Your task
Taking only the lines of the data below from the line with "Alain Clapaud" to the line with "Virág Település Mohol", ends included, write them out exactly and without pictures.

════════════════

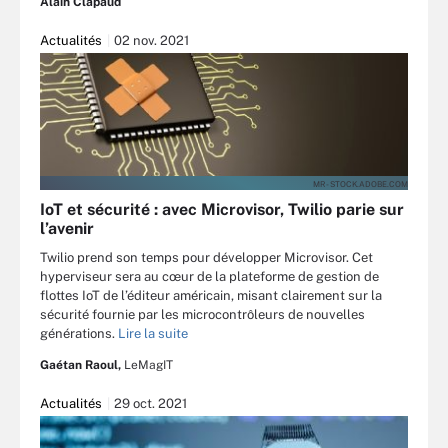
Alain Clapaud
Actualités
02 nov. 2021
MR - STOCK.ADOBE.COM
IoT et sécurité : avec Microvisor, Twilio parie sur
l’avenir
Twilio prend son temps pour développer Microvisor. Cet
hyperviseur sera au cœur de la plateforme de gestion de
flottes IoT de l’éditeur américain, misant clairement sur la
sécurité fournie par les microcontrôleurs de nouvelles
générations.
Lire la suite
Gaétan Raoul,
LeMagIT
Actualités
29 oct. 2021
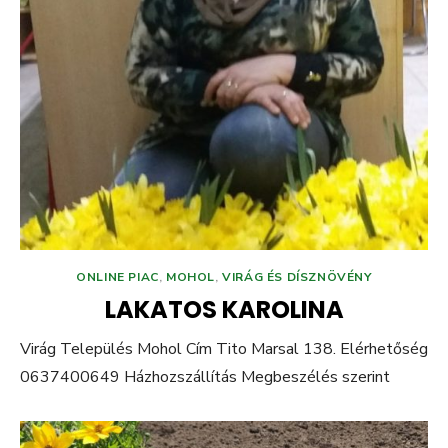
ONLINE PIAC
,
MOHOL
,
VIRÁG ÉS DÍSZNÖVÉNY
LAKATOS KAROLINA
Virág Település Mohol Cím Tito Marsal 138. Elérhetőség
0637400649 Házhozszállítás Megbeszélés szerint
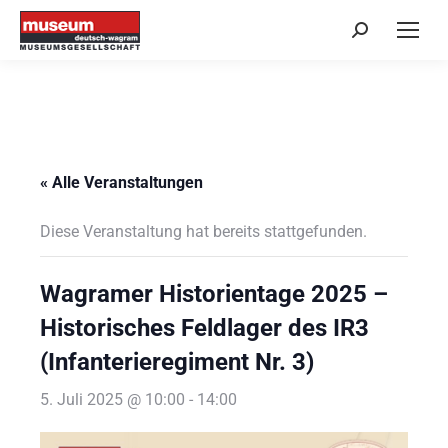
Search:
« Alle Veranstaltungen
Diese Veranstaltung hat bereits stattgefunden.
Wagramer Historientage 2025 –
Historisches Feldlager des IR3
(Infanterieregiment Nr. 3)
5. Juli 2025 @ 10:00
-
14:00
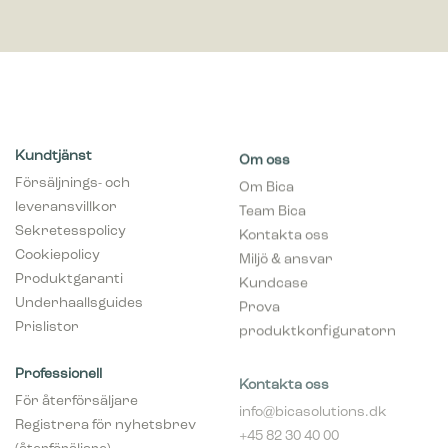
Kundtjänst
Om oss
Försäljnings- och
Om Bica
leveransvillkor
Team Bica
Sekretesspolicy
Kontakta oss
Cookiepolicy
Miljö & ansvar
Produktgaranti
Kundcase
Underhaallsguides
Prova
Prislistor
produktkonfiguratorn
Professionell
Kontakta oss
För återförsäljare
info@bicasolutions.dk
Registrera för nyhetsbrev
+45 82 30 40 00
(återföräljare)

════════════════

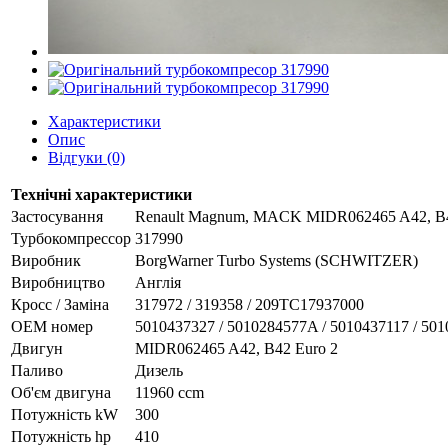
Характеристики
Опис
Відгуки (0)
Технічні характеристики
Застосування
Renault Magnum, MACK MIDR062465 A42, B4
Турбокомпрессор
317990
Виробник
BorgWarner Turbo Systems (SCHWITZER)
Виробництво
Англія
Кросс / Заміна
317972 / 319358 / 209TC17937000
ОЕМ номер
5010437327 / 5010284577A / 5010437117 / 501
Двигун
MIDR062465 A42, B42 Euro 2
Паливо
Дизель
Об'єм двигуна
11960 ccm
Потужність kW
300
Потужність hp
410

════════════════

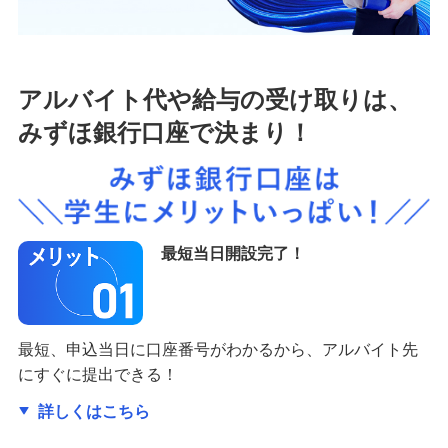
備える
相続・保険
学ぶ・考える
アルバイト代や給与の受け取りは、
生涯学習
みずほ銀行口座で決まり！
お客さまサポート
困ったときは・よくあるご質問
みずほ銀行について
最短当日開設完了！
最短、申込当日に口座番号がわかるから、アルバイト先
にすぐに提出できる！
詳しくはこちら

════════════════

Exercise answer
Alain Clapaud
Actualités
02 nov. 2021
MR - STOCK.ADOBE.COM
IoT et sécurité : avec Microvisor, Twilio parie sur
l’avenir
Twilio prend son temps pour développer Microvisor. Cet
hyperviseur sera au cœur de la plateforme de gestion de
flottes IoT de l’éditeur américain, misant clairement sur la
sécurité fournie par les microcontrôleurs de nouvelles
générations.
Lire la suite
Gaétan Raoul,
LeMagIT
Actualités
29 oct. 2021
ONLINE PIAC
,
MOHOL
,
VIRÁG ÉS DÍSZNÖVÉNY
LAKATOS KAROLINA
Virág Település Mohol Cím Tito Marsal 138. Elérhetőség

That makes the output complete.